Reviewed by Pietro Maffettone, Durham University


It is fair to say that the 2008 financial crisis has attracted a great deal of academic interest. Explanations of its causes range from deficient regulatory structures, to conflicts of interest, economic imbalances due to trade and capital liberalization, and the increased reliance on access to credit as a panacea for the deterioration of middle-income families' balance sheets (see Davies, 2010 for an accessible overview).

Concerns over the ethical problems raised by the crisis have also abounded: tales of greed, impropriety, and moral hazard have dominated news programs and parliamentary hearings. However, proper philosophical interventions into the debate have been limited (of course there are exceptions; see, for example, Lomasky, 2010). Boudewijn de Bruin's excellent book is thus a welcome addition to the literature on the crisis. His analysis adds a new twist to the ethical appraisal of the Great Recession: incompetence and the associated lack of epistemic virtue may have been, de Bruin suggests, the worst ethical failings in the financial services industry and, to some extent, one that can also be imputed to consumers themselves.

From a holistic point of view, the book's main achievement is to highlight the role and relevance of epistemic virtues in financial markets. The book's contribution can also be broken down into several constituent parts. Firstly, it deepens the link between ethics and epistemology. Secondly, it applies virtue epistemology to the world of business organizations and market participants (including consumers). Thirdly, it enhances our understanding of the role that virtue ethics can have when it comes to collective agents. Fourthly, it joins together, in an innovative way, the ethical evaluation of the crisis with a concern for the explanation of the crisis itself. Finally, the book draws on the author's longstanding interest in financial markets and provides an empirically informed piece of applied philosophy through the analysis of several case studies.

De Bruin starts from what we can call a minimalist account of the ethical obligations of corporations and a broadly libertarian pro-economic freedom normative view. The first is compatible with Milton Friedman's famous slogan that the role of business in society is to generate profits for its shareholders. The second starting point highlights the importance of freedom of choice in promoting personal responsibility and implies a strong commitment in favour of economic liberalization.
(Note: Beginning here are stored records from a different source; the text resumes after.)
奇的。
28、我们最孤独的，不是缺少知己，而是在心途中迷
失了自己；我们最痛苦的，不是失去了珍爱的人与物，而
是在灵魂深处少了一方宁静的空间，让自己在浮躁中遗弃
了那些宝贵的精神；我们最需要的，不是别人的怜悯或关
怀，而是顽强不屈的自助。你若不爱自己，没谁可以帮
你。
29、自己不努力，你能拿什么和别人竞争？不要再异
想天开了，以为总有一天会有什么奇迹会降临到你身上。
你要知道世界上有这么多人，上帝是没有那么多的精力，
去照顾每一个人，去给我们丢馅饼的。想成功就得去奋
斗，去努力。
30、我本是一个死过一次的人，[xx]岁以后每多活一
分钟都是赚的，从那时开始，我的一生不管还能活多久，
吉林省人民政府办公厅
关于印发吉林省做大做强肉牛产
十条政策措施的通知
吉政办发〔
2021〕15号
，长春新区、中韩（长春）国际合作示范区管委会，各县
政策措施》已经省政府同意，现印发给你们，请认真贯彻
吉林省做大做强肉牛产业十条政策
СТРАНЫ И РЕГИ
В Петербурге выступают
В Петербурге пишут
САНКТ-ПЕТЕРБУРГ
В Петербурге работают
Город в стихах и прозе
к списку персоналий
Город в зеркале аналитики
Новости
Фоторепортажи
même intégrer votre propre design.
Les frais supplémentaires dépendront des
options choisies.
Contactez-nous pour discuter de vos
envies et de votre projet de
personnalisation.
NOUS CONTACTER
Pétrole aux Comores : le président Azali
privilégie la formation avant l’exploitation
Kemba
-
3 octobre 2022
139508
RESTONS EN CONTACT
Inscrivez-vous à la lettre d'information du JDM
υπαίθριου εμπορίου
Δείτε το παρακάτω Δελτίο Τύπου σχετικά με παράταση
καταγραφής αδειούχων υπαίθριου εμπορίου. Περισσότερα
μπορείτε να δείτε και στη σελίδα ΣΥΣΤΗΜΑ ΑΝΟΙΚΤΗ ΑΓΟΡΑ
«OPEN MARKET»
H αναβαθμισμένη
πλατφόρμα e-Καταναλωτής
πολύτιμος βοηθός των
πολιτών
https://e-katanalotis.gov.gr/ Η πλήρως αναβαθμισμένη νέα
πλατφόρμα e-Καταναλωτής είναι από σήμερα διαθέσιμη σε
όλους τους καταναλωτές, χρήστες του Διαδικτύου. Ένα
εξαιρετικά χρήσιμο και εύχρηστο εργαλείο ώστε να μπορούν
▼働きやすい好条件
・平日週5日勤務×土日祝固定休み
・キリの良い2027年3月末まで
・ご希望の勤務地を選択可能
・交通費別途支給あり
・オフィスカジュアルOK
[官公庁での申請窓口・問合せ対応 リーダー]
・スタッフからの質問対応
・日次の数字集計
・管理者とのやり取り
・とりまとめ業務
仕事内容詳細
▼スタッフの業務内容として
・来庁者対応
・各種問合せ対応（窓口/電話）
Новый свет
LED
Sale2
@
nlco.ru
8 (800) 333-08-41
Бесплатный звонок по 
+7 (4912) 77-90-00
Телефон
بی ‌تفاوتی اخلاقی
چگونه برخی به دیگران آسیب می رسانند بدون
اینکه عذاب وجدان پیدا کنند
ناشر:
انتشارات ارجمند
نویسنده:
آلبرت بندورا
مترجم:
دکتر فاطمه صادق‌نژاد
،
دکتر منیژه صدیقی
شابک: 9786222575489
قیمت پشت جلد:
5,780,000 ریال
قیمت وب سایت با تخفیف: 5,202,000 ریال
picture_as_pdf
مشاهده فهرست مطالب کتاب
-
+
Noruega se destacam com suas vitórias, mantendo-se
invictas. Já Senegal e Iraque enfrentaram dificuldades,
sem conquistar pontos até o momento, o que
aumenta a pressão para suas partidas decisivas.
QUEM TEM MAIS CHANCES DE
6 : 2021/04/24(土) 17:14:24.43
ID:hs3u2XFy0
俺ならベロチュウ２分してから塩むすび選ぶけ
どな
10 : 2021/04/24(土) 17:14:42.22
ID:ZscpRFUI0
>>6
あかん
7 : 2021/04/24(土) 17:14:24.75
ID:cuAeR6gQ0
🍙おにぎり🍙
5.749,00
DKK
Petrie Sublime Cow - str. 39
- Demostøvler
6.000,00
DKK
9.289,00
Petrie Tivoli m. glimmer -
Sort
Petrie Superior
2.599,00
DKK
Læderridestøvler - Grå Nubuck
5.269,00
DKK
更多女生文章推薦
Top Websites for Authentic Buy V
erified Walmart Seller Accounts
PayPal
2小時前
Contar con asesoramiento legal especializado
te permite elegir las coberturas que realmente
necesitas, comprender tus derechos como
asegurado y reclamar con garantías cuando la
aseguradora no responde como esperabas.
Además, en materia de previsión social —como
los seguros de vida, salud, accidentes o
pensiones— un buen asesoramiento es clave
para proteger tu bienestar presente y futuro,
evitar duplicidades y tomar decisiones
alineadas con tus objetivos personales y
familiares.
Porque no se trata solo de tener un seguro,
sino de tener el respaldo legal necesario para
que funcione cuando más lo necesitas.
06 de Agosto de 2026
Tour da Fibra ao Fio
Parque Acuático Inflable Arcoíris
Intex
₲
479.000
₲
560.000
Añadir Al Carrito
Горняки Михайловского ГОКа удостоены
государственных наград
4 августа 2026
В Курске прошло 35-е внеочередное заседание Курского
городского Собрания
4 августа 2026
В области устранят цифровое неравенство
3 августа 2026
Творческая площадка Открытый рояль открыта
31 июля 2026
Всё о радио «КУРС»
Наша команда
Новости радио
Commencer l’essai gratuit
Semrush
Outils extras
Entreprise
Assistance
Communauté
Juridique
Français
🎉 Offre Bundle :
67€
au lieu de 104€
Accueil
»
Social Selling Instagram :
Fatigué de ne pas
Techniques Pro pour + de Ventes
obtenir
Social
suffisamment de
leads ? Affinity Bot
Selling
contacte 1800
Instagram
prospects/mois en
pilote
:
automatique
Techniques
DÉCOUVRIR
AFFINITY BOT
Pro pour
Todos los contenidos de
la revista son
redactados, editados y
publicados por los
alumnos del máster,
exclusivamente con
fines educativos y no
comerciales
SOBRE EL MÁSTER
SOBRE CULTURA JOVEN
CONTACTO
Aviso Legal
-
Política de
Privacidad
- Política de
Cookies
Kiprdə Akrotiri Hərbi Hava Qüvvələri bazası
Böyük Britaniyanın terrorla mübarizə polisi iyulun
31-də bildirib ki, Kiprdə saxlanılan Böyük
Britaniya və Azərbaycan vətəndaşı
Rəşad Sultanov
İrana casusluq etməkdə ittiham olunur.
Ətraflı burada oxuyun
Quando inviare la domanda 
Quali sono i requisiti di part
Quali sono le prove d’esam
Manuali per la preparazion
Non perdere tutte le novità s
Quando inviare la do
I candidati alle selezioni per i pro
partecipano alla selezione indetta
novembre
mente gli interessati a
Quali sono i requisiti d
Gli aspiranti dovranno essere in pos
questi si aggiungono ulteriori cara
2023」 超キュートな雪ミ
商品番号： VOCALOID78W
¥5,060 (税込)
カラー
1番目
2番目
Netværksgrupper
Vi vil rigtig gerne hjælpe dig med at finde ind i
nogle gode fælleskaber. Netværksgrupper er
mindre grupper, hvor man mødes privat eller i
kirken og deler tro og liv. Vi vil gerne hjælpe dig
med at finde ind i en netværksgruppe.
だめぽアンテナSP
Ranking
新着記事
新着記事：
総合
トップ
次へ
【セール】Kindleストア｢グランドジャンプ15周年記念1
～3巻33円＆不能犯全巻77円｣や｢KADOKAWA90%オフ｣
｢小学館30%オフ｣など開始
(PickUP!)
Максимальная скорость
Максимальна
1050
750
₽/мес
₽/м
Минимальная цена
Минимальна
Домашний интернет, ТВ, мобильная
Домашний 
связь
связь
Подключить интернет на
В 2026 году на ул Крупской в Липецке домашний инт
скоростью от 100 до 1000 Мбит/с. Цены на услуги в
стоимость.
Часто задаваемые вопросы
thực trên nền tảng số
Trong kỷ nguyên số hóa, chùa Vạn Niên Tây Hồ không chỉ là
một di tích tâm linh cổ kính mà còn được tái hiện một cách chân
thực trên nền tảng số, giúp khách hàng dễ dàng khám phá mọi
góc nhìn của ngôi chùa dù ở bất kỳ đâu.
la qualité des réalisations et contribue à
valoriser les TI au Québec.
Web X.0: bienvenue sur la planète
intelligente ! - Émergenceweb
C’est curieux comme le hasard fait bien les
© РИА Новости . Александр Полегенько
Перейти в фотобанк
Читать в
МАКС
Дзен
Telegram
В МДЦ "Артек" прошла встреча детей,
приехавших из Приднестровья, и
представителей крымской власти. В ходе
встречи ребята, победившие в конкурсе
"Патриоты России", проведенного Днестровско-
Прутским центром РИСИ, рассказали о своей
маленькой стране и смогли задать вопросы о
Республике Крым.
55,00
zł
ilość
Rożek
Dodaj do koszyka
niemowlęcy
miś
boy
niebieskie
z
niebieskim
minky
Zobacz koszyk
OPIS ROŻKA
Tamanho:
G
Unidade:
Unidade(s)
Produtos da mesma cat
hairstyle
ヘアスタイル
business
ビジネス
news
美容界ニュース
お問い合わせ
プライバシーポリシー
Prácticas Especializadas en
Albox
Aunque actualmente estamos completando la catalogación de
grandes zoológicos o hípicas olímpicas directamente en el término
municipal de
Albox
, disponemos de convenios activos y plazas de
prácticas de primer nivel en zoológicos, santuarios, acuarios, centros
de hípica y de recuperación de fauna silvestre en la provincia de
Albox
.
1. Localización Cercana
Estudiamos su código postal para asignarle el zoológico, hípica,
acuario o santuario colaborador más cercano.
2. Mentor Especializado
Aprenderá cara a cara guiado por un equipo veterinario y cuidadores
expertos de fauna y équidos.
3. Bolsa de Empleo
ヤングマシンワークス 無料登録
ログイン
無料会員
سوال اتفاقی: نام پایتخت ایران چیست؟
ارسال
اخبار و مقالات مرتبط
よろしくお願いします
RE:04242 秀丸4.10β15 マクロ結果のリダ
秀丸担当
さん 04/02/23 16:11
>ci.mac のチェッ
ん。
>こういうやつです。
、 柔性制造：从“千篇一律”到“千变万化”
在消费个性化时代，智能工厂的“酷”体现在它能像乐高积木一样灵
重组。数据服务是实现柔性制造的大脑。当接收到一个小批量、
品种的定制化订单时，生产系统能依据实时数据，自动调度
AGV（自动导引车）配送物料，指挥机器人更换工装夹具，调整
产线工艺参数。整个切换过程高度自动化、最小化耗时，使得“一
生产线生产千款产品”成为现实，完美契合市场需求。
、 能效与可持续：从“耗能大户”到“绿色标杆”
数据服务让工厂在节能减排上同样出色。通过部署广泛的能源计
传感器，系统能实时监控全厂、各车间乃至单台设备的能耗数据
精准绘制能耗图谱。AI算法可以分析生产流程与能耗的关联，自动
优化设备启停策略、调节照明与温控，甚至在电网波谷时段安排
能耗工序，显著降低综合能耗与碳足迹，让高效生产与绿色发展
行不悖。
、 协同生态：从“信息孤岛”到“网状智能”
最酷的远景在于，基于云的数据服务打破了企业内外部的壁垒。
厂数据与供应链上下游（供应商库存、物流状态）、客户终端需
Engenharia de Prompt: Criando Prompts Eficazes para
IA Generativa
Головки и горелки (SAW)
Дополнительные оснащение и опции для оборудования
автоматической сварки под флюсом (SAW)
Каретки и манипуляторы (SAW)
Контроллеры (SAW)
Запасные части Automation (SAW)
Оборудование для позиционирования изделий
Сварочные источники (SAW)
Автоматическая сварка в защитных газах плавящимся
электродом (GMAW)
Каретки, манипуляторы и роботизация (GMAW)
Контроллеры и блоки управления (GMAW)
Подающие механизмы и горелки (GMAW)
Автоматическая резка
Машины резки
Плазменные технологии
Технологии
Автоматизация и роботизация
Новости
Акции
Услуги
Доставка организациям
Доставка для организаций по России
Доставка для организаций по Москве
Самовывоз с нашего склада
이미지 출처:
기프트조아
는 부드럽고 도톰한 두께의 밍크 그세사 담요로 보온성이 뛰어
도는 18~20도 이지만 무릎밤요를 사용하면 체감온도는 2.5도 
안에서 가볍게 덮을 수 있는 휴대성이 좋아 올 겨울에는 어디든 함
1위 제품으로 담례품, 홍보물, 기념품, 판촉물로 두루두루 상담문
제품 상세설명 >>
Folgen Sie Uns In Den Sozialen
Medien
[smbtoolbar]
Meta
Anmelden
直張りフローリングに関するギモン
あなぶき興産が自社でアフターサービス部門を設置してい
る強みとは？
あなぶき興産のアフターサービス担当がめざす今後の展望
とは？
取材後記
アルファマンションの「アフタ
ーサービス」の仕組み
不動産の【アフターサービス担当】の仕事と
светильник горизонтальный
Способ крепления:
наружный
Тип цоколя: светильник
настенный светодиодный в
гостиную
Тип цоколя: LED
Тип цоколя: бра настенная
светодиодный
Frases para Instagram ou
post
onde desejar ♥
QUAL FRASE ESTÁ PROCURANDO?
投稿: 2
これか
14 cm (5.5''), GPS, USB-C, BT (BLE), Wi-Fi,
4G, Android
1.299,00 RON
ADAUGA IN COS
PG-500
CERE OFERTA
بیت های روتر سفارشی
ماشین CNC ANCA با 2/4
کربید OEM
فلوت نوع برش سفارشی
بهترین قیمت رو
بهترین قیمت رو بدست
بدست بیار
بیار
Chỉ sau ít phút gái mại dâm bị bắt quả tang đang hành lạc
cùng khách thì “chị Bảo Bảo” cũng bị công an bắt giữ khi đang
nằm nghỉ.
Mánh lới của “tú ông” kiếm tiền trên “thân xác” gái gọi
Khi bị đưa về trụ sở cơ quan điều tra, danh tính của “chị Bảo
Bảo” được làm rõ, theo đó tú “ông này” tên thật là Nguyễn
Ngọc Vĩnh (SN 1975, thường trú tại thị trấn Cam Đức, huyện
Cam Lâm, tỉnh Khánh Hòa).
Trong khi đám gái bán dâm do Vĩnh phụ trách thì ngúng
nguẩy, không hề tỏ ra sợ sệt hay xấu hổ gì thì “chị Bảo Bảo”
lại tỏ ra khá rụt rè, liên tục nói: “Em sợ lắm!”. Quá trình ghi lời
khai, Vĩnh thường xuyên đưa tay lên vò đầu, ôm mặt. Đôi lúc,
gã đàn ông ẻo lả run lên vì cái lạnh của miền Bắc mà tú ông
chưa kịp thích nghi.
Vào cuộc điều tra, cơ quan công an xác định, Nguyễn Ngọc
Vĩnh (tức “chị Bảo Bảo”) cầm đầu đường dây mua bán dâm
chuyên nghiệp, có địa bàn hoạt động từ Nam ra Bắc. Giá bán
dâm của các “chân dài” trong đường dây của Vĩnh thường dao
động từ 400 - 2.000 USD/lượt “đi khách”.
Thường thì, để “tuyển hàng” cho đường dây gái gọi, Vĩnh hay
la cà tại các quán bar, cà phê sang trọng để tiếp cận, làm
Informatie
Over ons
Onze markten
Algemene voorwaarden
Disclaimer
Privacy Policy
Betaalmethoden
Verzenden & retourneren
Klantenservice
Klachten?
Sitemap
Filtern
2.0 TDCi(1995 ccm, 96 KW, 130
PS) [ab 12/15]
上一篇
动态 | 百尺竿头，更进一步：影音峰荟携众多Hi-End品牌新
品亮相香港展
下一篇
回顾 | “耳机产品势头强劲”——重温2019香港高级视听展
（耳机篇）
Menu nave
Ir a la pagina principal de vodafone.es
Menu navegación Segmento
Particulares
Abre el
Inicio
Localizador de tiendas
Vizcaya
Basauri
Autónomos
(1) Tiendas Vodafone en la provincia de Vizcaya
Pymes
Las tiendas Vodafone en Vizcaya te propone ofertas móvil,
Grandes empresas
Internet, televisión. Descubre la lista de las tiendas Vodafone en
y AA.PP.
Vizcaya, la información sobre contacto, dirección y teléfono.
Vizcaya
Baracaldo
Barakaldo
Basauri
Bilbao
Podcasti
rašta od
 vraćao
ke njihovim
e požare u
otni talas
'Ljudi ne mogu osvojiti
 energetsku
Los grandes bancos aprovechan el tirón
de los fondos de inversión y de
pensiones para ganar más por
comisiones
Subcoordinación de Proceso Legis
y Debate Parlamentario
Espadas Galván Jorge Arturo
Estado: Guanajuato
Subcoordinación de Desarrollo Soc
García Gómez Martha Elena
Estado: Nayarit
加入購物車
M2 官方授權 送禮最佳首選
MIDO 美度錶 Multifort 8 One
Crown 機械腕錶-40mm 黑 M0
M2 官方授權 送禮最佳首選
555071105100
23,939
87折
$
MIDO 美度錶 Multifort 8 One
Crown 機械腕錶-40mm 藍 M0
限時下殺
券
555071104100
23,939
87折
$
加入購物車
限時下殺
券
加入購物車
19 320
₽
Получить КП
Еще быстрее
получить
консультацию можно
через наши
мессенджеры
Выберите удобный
Once these initial normative commitments are in place, the book's argument delves into the meaning and role of epistemic virtues. The book provides a discussion of the virtues themselves. In many respects, we find a familiar list ranging from courage to temperance, generosity, justice and love. The book also defends the idea that epistemic virtues are genuine virtues insofar as we can depict belief formation as a form of acting. Furthermore, the book develops an original way of applying the idea of epistemic virtues to collective agents, something that seems clearly relevant given the importance of corporations in markets in general and in financial markets in particular. Finally, de Bruin takes sides in the longstanding debate on the importance of outcomes for the attribution of virtue. Here, he finds both practical and theoretical reasons to side with those who downplay the importance of successful outcomes.

While all the aforementioned points are developed in ways that do not simply replicate existing discussions, de Bruin's central theoretical contribution lies elsewhere, namely in his understanding of epistemic virtues as instrumentally rather than intrinsically valuable. At least as far as market participants are concerned, epistemic virtues are required to gather knowledge for purposes other than the acquisition of knowledge itself. This, de Bruin argues, both makes better sense of how individuals approach market exchanges and defeats the elitist temptations and pitfalls of virtue epistemology. The instrumental view of epistemic virtues also allows de Bruin to partially relax the justificatory requirements attached to our search for knowledge: given that the latter is only instrumentally valuable, market participants can often be content with less than justified true belief (i.e., the traditional explication of knowledge) and still be seen as virtuous. The connection between these two ideas is in a way disarmingly simple and yet ingenuous: if epistemic virtues are instrumentally valuable, then, the aspiration to acquire knowledge needs to be traded against the goals that such knowledge would allow market participants to realize: I can decide to spend the next twenty years trying to determine with certainty which is the best mortgage available in the market, but that would be self-defeating if the choice of a mortgage is instrumental to have a home and having my family live in it in the near future.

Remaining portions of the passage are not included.